I explored the possibility of adopting a human step-detecting algorithm to count steps in elephants using wearable technology like the Daily Diary tag. With the peak detection method for step counting, I was able to achieve an average accuracy of 96.0% in my step-counting algorithm (lowest: 92.8%; highest: 100%). Despite being one of the most common methods of step counting, the peak detection method often overestimates the step count which was also observed in this study.
Additionally, I found a significant difference in the mean VeDBA measured in the indoor and the outdoor enclosures (Dunn test, p<0.001), with the VeDBA being higher for the indoor enclosure where the surface was covered with sand compared to both outdoor enclosures where the surface was harder and mud-covered. VeDBA did not differ between the two outdoor enclosures. This indicates that a difference in acceleration associated with a step may be observed due to differences in the substrate over which the movement occurs. Though the test was performed only using a 15-minute subset for each enclosure, it demonstrates that data from biosensors may be used to distinguish movement patterns based on subtle differences, which are often indistinguishable to the naked eye, in the signals logged by the sensors.
Nevertheless, there were some caveats in this study that are important to keep in mind. The results presented in this study are based on just 17 hours of data from one female elephant and are thus not only limited quantitatively but also do not account for variability among individuals. The data were also collected during a period when access to outdoor enclosures was reduced due to severe weather conditions, which limited the variability in data collected from outdoor enclosures.
However, the implications of this study are important for furthering our understanding of activity and movement patterns in elephants. Consistent activity patterns are an indicator of the good welfare of animals housed under human care. Deviations from these activity patterns, often observed by the caretakers in a qualitative manner, are taken as signs of stress and reduced welfare. Body-worn technology that continuously tracks the activity of an animal provides a more consistent estimate of the stress and welfare of animals. Therefore, the development of such technologies will provide us with a quantitative and reliable measure of activity that can be easily analysed to evaluate the well-being of the animal.
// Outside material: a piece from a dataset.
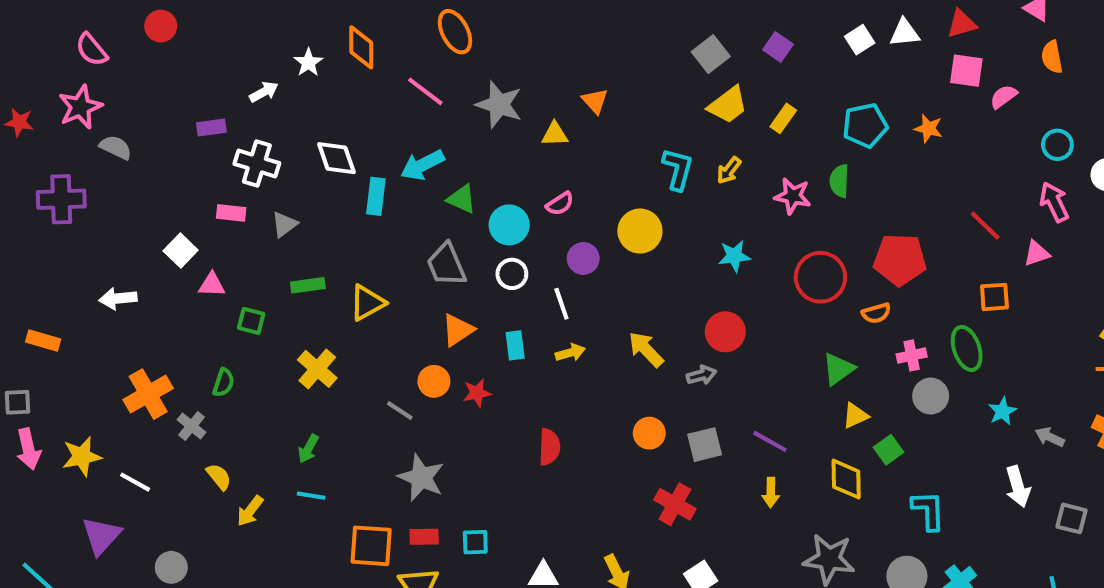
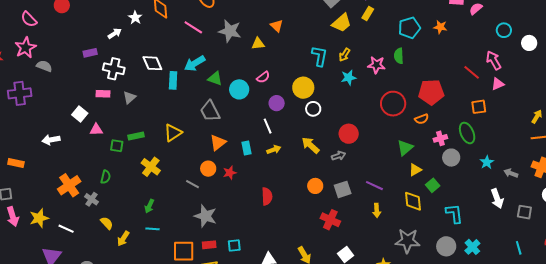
yellow rectangle: (783, 118) -> (368, 13), moved
pink arrow: (1054, 202) -> (494, 60), moved
cyan star: (734, 256) -> (349, 77), moved
white circle: (512, 274) -> (313, 109), moved
green rectangle: (308, 285) -> (136, 136), moved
This study is a first step towards the development of continuous activity tracking of animals. The high accuracy of the proposed algorithm may be used as a proof of concept for continuous activity logging in a detailed manner and hopefully, be used to further activity tracking of animals in a manner at par with what is observed in humans. Activity monitoring in humans has proved beneficial to the health and well-being of millions of individuals and could produce similar results for animals. This is especially true for endangered species like the Asian elephant about whom there is a notable lack of information regarding their activity budgets and movement patterns. Activity monitoring in animals can not only improve the welfare of animals housed under human care but also provide us with detailed information regarding the physiology and movement of both captive and free-living animals. Detailed information regarding movement patterns as well as daily and seasonal activity patterns may aid in conservation efforts for the Asian elephant.